Nue Propriété

Affiche Nue Propriété
Réalisé par Joachim Lafosse
Pays de production France, Belgique
Année 2006
Durée
Genre Drame
Distributeur Haut et Court
Acteurs Isabelle Huppert, Jérémie Renier, Patrick Descamps, Yannick Renier, Kris Cuppens
N° cinéfeuilles 541
Bande annonce (Allociné)

Critique

Description d'un grave dysfonctionnement familial - ou chronique d'une catastrophe annoncée -, NUE PROPRIETE s'installe dès les premières images dans un contexte de tension aiguë. Les rapports fusionnels que Pascale, mère divorcée (Isabelle Huppert) entretient avec ses deux grands fils Thierry (Jérémie Renier) et François (Yannick Renier) sont les signes avant-coureurs de toutes les difficultés à venir.

On est en Wallonie, dans une immense et magnifique maison de campagne. Thierry et François sont jumeaux, très différents, mais toujours collés ensemble.

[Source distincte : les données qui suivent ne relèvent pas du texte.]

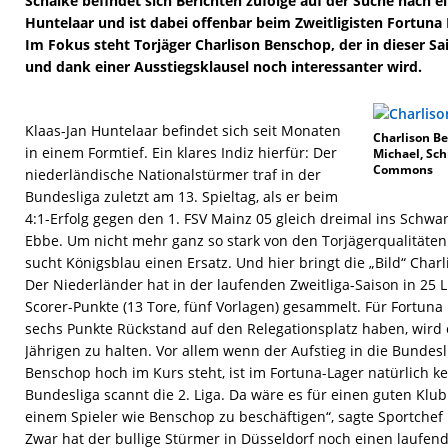
Schalke befindet sich Berichten zufolge auf der Suche nach e
Huntelaar und ist dabei offenbar beim Zweitligisten Fortuna
Im Fokus steht Torjäger Charlison Benschop, der in dieser Sa
und dank einer Ausstiegsklausel noch interessanter wird.
Klaas-Jan Huntelaar befindet sich seit Monaten
Charlison Be
in einem Formtief. Ein klares Indiz hierfür: Der
Michael, Sch
Commons
niederländische Nationalstürmer traf in der
Bundesliga zuletzt am 13. Spieltag, als er beim
4:1-Erfolg gegen den 1. FSV Mainz 05 gleich dreimal ins Schwa
Ebbe. Um nicht mehr ganz so stark von den Torjägerqualitäten
sucht Königsblau einen Ersatz. Und hier bringt die „Bild“ Charl
Der Niederländer hat in der laufenden Zweitliga-Saison in 25 
Scorer-Punkte (13 Tore, fünf Vorlagen) gesammelt. Für Fortuna 
sechs Punkte Rückstand auf den Relegationsplatz haben, wird 
Jährigen zu halten. Vor allem wenn der Aufstieg in die Bundesl
Benschop hoch im Kurs steht, ist im Fortuna-Lager natürlich k
Bundesliga scannt die 2. Liga. Da wäre es für einen guten Klub 
einem Spieler wie Benschop zu beschäftigen“, sagte Sportchef
Zwar hat der bullige Stürmer in Düsseldorf noch einen laufend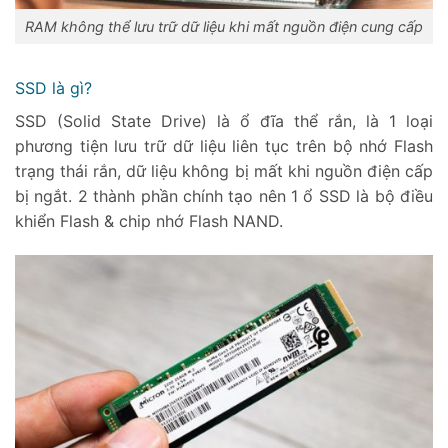
RAM không thể lưu trữ dữ liệu khi mất nguồn điện cung cấp
SSD là gì?
SSD (Solid State Drive) là ổ đĩa thể rắn, là 1 loại
phương tiện lưu trữ dữ liệu liên tục trên bộ nhớ Flash
trạng thái rắn, dữ liệu không bị mất khi nguồn điện cấp
bị ngắt. 2 thành phần chính tạo nên 1 ổ SSD là bộ điều
khiển Flash & chip nhớ Flash NAND.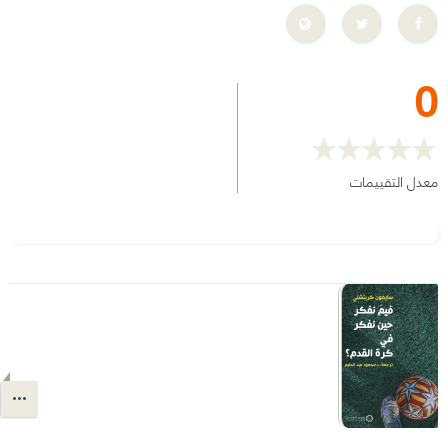
0
معدل التقييمات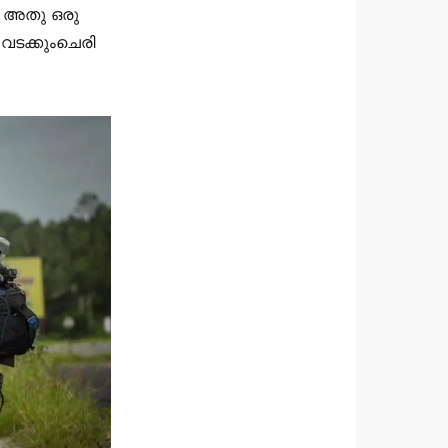
ണത അതു ഒരു
-വടക്കുംചെരി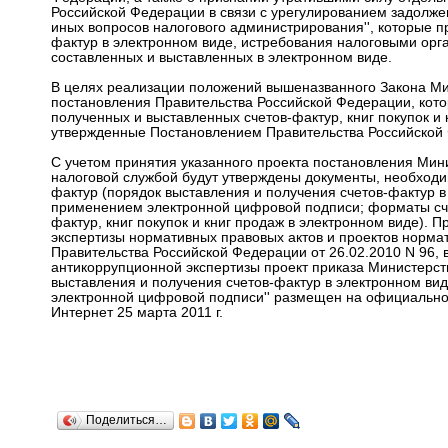
Российской Федерации в связи с урегулированием задолжен
иных вопросов налогового администрирования'', которые п
фактур в электронном виде, истребования налоговыми орга
составленных и выставленных в электронном виде.
В целях реализации положений вышеназванного Закона Ми
постановления Правительства Российской Федерации, кото
полученных и выставленных счетов-фактур, книг покупок и 
утвержденные Постановлением Правительства Российской 
С учетом принятия указанного проекта постановления Ми
налоговой службой будут утверждены документы, необходи
фактур (порядок выставления и получения счетов-фактур 
применением электронной цифровой подписи; форматы сче
фактур, книг покупок и книг продаж в электронном виде). 
экспертизы нормативных правовых актов и проектов норма
Правительства Российской Федерации от 26.02.2010 N 96,
антикоррупционной экспертизы проект приказа Министерст
выставления и получения счетов-фактур в электронном в
электронной цифровой подписи'' размещен на официально
Интернет 25 марта 2011 г.
Поделиться…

Ils ont déjà dépassé l'âge où l'on quitte habituellement le cocon familial, mais préfèrent vivre aux crochets de leur mère, bonne cuisinière et bonne à tout faire que, de surcroît, ils prennent très souvent de haut. L'atmosphère est lourde, les vérités restent cachées, toute discussion avorte. Trois personnages qui sont comme prisonniers les uns des autres, le verrou de la culpabilité de chacun empêchant toute ouverture vers un avenir plus serein. Avec le temps, l'amour familial s'est transformé en haine, les mots sont blessants et l'injure presque quotidienne. Et comme les relations conflictuelles sont encore attisées par des questions d'argent (la maison représente une coquette fortune, qui en profitera donc plus tard?), le drame ne peut qu'éclater.

Une fois admis que, par le passé, de grosses et manifestes erreurs d'éducation ont été commises par les parents - mais en attribuer les causes à un divorce relève de la simplification abusive -, on pourra prendre intérêt au déroulement d'un récit bien mené, au découpage net, à la tension croissante. La caméra s'aventure intelligemment dans le monde intérieur de chacun, et NUE PROPRIETE devient peu à peu la peinture impitoyable d'un huis clos: la plupart des plans-séquences sont fixes, les cadrages rigoureux et les décors essentiellement ceux de l'intérieur de la maison. Les ouvertures vers le monde extérieur se font rares: quelques personnages (Luc, l'ex-mari de Pascale; Jan, son nouvel ami; Anne, la petite copine de Thierry) traversent parfois cet univers fermé, où l'air se révèle vite irrespirable. Ils n'insisteront pas. Le cinéaste belge Joachim Lafosse a réussi à créer un climat étrange, oppressant, nourri de cet imbroglio familial. Comment en sortir? La fin laissera bien des choses en suspens. Tous les personnages - peu sympathiques, on l'a compris - sont interprétés par une équipe de comédiens remarquables et impeccablement dirigés: Jérémie et Yannick Renier (les frères jumeaux), ainsi qu'Isabelle Huppert (mère-enfant fragile, ambiguë et résignée), pour n'en citer que trois, sont excellents.